■ **The problem**: Of all the entries below, retype only the lines from the one with "skjoldbruskkirtelsygdom, der gør" through the one with "Tasse à emporter en céramique", exactly as they appear.

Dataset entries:
---
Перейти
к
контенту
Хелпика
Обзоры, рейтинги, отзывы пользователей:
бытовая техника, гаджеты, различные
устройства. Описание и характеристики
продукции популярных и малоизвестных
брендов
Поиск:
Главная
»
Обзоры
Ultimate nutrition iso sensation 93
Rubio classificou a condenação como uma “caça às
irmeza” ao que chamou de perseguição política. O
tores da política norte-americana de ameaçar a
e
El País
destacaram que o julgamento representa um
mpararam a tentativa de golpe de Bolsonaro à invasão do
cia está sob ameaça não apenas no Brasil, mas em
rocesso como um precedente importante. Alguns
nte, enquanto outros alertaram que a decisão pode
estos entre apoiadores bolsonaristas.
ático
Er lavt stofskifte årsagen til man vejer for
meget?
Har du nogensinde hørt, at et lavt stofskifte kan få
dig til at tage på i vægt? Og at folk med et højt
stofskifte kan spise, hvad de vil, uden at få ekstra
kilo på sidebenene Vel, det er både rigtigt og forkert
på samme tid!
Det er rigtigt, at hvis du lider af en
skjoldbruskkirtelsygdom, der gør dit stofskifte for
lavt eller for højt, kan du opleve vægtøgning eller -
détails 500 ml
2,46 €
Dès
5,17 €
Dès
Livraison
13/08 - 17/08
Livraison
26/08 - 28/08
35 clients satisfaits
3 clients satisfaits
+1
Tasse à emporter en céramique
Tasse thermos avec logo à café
---
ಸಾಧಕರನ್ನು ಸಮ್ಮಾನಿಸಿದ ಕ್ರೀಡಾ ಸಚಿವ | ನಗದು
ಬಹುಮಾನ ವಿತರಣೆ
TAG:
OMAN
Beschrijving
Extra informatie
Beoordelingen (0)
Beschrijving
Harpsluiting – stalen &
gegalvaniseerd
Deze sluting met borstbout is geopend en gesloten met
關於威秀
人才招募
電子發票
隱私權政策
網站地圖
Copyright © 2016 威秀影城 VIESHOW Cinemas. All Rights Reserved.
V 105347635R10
---
■ **Response area**:
skjoldbruskkirtelsygdom, der gør dit stofskifte for
lavt eller for højt, kan du opleve vægtøgning eller -
détails 500 ml
2,46 €
Dès
5,17 €
Dès
Livraison
13/08 - 17/08
Livraison
26/08 - 28/08
35 clients satisfaits
3 clients satisfaits
+1
Tasse à emporter en céramique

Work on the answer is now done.